In the book, scientists do not develop Ice-Nine out of malice. They develop it because it is an interesting problem to solve. They are “morally neutral.”

This is a perfect analogy for the existential risks of the 2020s. When we talk about AI safety and the fear that AI will turn the world into “paperclips” (or something else uninhabitable for humans), we are talking about Ice-Nine. When we talk about lab-leak viruses or “gain-of-function” research, we are talking about Ice-Nine.

Vonnegut understood that the end of the world will likely not come accompanied by a supervillain’s evil laugh. It will come because some nerd wanted to see if they could do something, without stopping to think if they should. Technology without humanism is suicide, and we are all in the audience.

Are We Just Machines?

In his novel Breakfast of Champions (1973), Vonnegut presents a provocative idea: humans are merely biological machines. We are the sum of chemical reactions, devoid of free will. When we have “bad chemicals” in our brains, we do bad things.

This sounded nihilistic in the 70s. Today, it is commonplace.

The “surveillance capitalism” described by Shoshana Zuboff is based on this very assumption. Social media giants treat us as machines whose behavior can be steered with dopamine hits. When you get hooked on an endless feed, you are not making a free choice. You are a machine reacting to stimuli exactly as a coder in Silicon Valley designed you to.

However, Vonnegut’s “human machine” metaphor was not a condemnation, but an act of grace. If we are machines, it is useless to hate ourselves or each other for our flaws. We are simply broken. As he wrote: “We are here on Earth to fart around, and don’t let anybody tell you any different.”

The Only Rule: God Damn It, You’ve Got to Be Kind

Amidst all this cynicism, black humor, and existential horror, Vonnegut offers one life preserver. It is not found in technology, politics, or religion.

In God Bless You, Mr. Rosewater (1965), the protagonist Eliot Rosewater speaks words that should be framed on the wall of every child (and adult) in the 2020s:

“Hello babies. Welcome to Earth. It’s hot in the summer and cold in the winter. It’s round and wet and crowded. On the outside, babies, you’ve got a hundred years here.
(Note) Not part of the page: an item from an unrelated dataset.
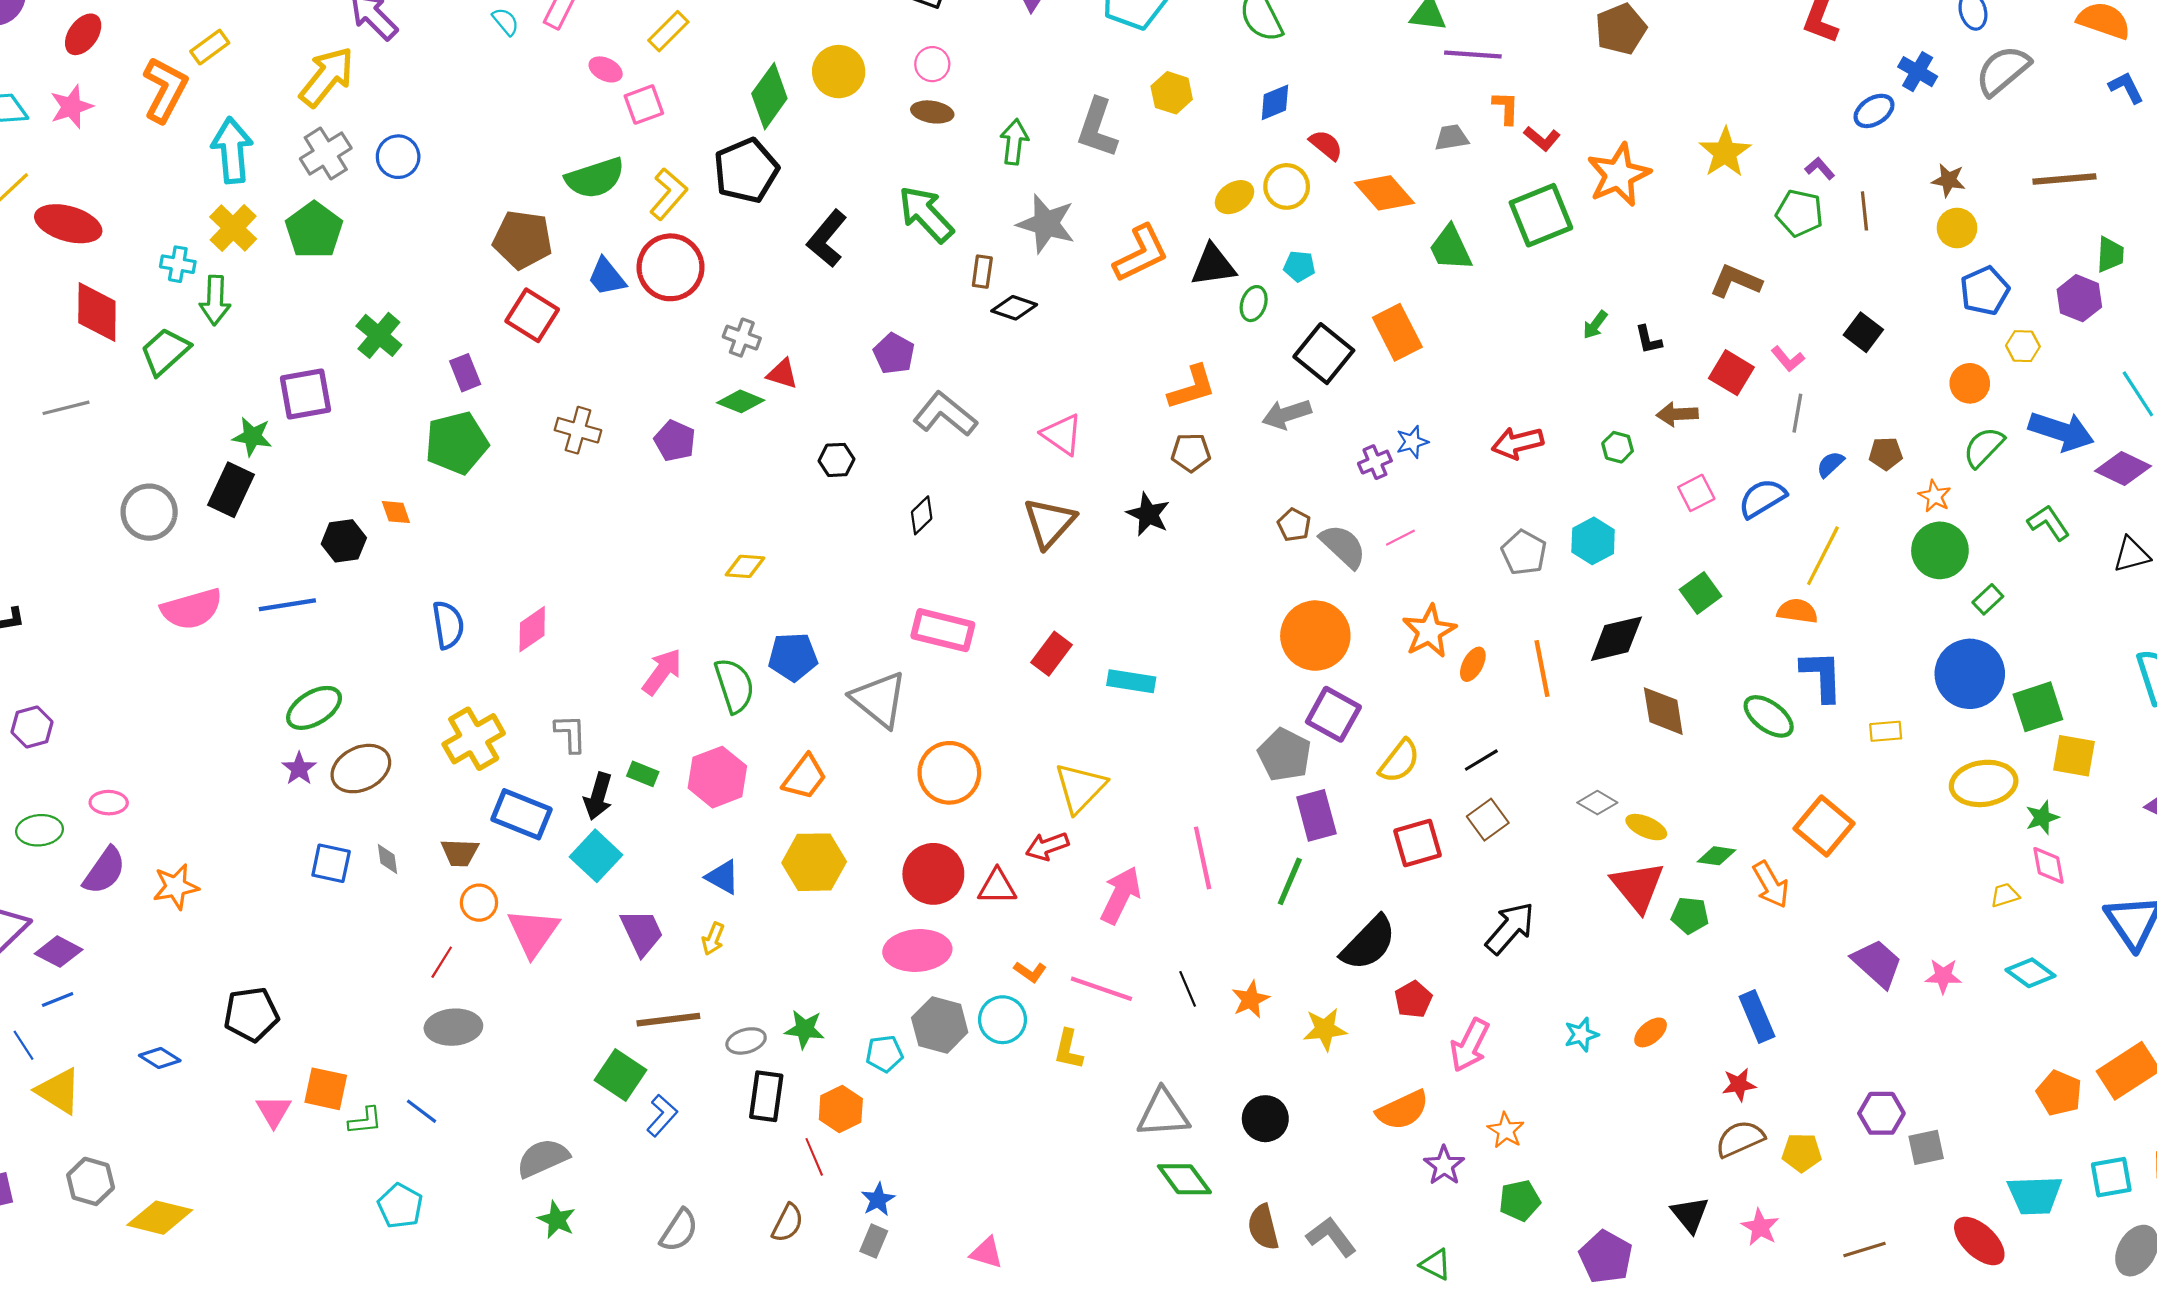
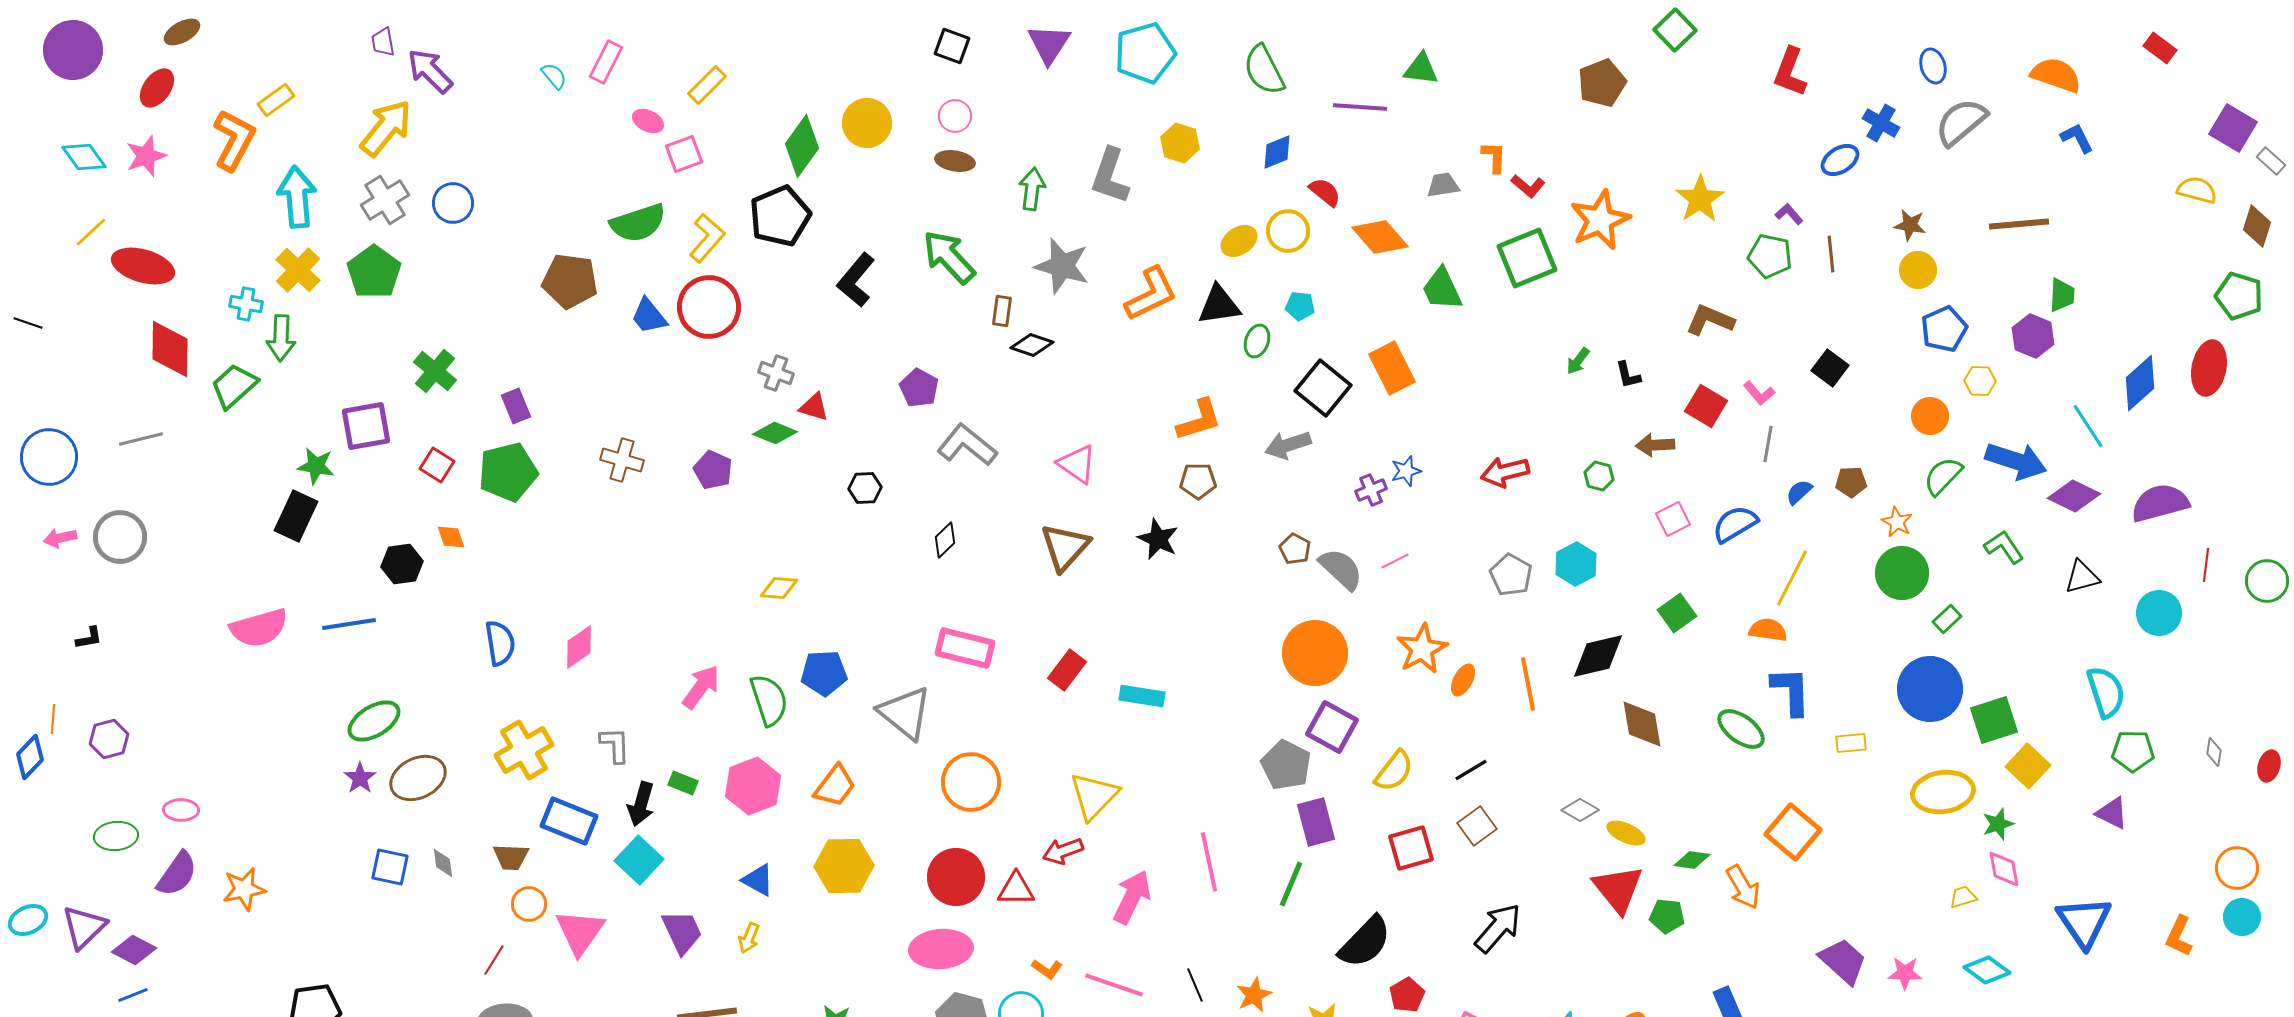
purple line: (1473, 55) -> (1360, 107), moved
red square: (532, 315) -> (437, 465), moved, size x0.7
gray circle: (149, 512) -> (120, 537), moved
yellow square: (2074, 756) -> (2028, 766), turned 33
There’s only one rule that I know of, babies—God damn it, you’ve got to be kind.”

For Vonnegut, kindness was not soft “niceness.” It was a radical rebellion. In a world that is absurd, cruel, and indifferent—a world where Dresdens burn and algorithms eat our brains—kindness is the only logical counterattack.

It is a conscious decision to see the human being behind the granfalloon. It is a decision not to add to the world’s pain, even if you know you cannot save it.

In the midst of the crises of the 2020s, Vonnegut is the friend sitting next to you in a burning house, lighting a cigarette, and saying, “It’s ridiculously hot in here, isn’t it?” He doesn’t promise to put out the fire. He doesn’t lie and say everything will be fine. But he makes you laugh at the absurdity of the flames, and in that laughter, there is a tiny spark of hope.

And if it all goes wrong? Well, so it goes.